Japan’s new Prime Minister Fumio Kishida was proactive and dynamic in his pursuit of the Liberal Democratic Party (LDP) presidency, which was totally out of character with his behaviour throughout his political career. He was reportedly driven by the conviction that ‘it [was] now or never’. He is once again going all out for a resounding victory in the lower house general election scheduled for 31 October.

It is early days, but Kishida’s actions to date provide clues as to what kind of prime minister he will be if the election delivers him the prime ministership. They suggest that Kishida is unlikely to take on traditional LDP vested interests and will instead be more in the conciliatory mould of former prime minister Hayato Ikeda, to whom he is bound by factional lineage. Kishida’s policy proposals to date suggest that he is flexible to the point of retreating from his initially ambitious objectives.

This is most evident with respect to Kishida’s proposals for reinvigorating the Japanese economy and creating a more equitable society. It is in this policy area that he faces the biggest political and electoral hurdles, and therefore the greatest risks to his leadership. It is also an area where he has quickly backed off from some of his key economic reform proposals, creating some confusion about what his administration’s policies will be. His objectives have become increasingly vague, making it difficult for voters to grasp his intentions.

During his campaign for the LDP presidency, Kishida developed his theory that growth was important, but that it was also necessary to consider distribution. His declared goal was to create a ‘virtuous cycle of growth and distribution’, and he promoted the concept of a ‘new Japanese capitalism’.

On 30 September — the day after he was elected leader of the LDP — he outlined a strategy called ‘the Reiwa Era Income Doubling Plan’, vowing to redistribute wealth by boosting people’s wages ‘so more can join the middle class’. The terminology was drawn directly from the 1960s economic policy for the high-growth era of former prime minister Ikeda. The Reiwa version would involve private companies returning the fruits of growth by raising wages.

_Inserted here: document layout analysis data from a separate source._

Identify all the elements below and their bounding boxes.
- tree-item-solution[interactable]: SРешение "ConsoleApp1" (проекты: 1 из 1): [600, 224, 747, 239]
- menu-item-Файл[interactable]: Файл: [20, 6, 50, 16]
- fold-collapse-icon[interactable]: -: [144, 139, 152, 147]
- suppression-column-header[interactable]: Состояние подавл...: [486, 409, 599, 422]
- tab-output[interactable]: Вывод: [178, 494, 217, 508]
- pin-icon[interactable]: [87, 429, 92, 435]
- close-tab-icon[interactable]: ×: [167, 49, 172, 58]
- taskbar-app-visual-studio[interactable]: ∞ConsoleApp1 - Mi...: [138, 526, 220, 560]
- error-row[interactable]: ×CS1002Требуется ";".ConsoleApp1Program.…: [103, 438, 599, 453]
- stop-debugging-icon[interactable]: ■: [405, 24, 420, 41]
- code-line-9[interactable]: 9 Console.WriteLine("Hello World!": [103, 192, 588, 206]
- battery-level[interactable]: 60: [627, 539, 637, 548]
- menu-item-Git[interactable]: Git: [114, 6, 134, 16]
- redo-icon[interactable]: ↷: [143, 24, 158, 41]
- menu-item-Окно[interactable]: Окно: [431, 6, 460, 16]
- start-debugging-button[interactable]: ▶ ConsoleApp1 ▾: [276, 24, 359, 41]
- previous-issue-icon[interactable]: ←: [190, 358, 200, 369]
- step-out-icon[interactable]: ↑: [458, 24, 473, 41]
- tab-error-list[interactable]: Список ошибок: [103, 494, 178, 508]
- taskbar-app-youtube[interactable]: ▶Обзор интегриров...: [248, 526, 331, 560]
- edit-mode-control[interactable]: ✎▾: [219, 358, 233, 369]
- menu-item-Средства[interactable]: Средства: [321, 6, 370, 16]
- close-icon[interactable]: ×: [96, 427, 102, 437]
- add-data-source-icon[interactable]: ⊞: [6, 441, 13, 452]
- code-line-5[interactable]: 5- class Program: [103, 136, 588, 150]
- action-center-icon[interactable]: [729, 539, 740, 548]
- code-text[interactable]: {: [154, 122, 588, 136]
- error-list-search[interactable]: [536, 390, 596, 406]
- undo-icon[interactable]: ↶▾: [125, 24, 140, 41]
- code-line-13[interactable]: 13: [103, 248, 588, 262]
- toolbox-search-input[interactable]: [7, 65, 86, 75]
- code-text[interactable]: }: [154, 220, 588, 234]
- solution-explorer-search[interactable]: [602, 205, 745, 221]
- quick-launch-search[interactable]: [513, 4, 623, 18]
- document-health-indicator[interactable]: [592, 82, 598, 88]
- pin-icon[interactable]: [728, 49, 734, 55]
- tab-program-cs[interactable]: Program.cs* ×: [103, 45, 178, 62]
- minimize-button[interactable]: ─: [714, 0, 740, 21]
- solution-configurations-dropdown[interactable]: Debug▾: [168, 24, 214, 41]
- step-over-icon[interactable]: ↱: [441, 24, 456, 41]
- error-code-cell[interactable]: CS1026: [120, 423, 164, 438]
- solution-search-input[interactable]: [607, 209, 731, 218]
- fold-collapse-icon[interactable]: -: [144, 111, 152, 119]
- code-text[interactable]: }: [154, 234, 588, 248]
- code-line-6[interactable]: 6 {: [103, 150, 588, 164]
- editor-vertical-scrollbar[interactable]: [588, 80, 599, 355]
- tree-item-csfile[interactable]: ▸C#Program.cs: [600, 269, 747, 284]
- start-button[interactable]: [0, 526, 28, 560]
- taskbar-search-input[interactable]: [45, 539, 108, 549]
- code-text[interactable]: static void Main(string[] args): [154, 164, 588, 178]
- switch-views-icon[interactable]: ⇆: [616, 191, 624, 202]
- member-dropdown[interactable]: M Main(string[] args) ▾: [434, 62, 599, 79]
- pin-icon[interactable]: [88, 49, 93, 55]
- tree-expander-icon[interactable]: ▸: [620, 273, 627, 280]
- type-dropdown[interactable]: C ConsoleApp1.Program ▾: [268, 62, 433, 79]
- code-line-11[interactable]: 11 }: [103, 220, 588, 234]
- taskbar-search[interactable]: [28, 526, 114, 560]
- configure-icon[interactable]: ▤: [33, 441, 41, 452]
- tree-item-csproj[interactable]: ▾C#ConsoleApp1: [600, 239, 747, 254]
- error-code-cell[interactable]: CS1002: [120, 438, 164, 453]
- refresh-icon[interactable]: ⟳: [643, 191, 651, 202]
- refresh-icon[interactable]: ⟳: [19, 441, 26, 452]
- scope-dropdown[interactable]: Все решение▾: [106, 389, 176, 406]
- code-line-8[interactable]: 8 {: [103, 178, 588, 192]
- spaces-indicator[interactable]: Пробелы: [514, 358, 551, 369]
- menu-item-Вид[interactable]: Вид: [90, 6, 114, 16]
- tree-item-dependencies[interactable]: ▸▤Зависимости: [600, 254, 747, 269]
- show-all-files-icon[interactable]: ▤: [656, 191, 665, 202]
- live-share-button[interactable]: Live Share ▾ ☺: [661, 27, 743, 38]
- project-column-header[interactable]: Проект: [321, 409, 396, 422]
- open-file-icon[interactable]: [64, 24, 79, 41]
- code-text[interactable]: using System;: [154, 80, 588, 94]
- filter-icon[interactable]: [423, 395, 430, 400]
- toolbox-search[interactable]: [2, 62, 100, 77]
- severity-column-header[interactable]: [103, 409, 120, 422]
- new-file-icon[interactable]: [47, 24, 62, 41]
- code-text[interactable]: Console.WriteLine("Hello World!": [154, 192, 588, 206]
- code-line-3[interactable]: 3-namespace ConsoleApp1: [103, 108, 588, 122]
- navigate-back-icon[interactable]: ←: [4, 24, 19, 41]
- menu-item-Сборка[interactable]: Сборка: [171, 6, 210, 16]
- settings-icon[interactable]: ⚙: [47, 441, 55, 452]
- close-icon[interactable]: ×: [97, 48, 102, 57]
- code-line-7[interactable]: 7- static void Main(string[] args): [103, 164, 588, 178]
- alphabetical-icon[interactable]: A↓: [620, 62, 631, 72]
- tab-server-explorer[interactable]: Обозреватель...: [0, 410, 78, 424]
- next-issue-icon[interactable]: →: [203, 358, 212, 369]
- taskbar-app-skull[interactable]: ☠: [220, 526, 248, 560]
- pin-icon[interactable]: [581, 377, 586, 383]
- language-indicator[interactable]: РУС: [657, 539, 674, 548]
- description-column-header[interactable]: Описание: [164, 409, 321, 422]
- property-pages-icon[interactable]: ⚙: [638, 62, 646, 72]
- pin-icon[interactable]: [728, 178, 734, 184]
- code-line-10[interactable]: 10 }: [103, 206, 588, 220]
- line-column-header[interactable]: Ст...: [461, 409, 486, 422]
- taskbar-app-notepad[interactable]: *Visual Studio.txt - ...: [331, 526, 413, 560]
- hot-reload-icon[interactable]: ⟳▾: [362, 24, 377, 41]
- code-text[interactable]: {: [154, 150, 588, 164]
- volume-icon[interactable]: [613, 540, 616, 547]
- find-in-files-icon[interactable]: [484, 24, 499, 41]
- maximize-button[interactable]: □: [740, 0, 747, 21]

Kishida also planned to achieve redistribution through the tax system, suggesting a rise in the 20 per cent flat tax rate on financial income. At his first press conference as Prime Minister on 4 October, Kishida asserted that raising the tax on capital gains and dividends was ‘one option’ for implementing his growth and distribution policy.

But stock prices began to slide as soon as Kishida won the race for the LDP leadership, with investors questioning his plan to shake up state capitalism by taxing financial income. Caving into pressure from the stock market, he changed his position on 11 October, withdrawing his commitment within a week of his inauguration. His ideas of doubling incomes in the Reiwa era and raising the capital gains tax were also completely left out of the LDP’s campaign platform.

Still, Kishida continued to recite his mantra of ‘no growth without distribution’ with no clear explanation of how to achieve it. While still committed to asking the private sector to raise wages for workers, Kishida reversed his priorities, saying: ‘We should first grow our economy before talking about redistribution’.

At the same time, Kishida promised to create a Committee for a New Japanese Capitalism to ‘develop a vision for a post-pandemic economy and society’. In mid-October he set up a New Capitalism Realisation Headquarters with himself as chairman, an institution officially charged with developing measures to promote a sustainable cycle of economic growth and wealth distribution. Establishing this body not only deflected political responsibility for Kishida’s own policy initiatives; it also suggested that his notion of ‘new capitalism’ had no concrete content. As one LDP candidate observed, the plan ‘is long on words but short on actions’.

It is widely expected that the LDP will lose some seats in the 31 October election. Despite Kishida’s Kochikai being a prestigious faction with a record of sound economic leadership, it is considered weak in political disputes. Given the essence of the LDP is numbers and strength, a truly powerful politician can suppress opposition within his own party by using his political standing and strength, as demonstrated by former prime minister Shinzo Abe. In contrast, ruling party politicians in a weak position have opposed each other by uniting with others to secure the numbers. Such alliance building was the origin of the Kishida administration.

As political commentator Takahiro Suzuki argues, Kishida’s administration will be shaped by its dependence on the influential party factions that supported him in order to prevent generational change in the party. Key Kishida appointments have blocked the rejuvenation of party executives, with Taro Aso appointed as LDP Vice President and Akira Amari as LDP Secretary-General — both from the ‘old-fashioned’ Aso faction and key Abe allies.

Having ‘borrowed’ support from these factions, Kishida will continue to be indebted to traditional LDP policy interests. As a candidate for the LDP presidency, he not only insisted on policies that were mindful of traditional construction and agricultural votes in the LDP’s own bulletin — he also complained that he could not even appoint a chief cabinet secretary from his own faction because he was dependent on the support of the ‘old-fashioned’ factions to sit in the prime minister’s chair.

Only a solid performance in the general election will strengthen Kishida’s hand in making the political, personnel and policy choices that will shape the future direction of his government.

Aurelia George Mulgan is Professor at the School of Humanities & Social Sciences, the University of New South Wales, Canberra.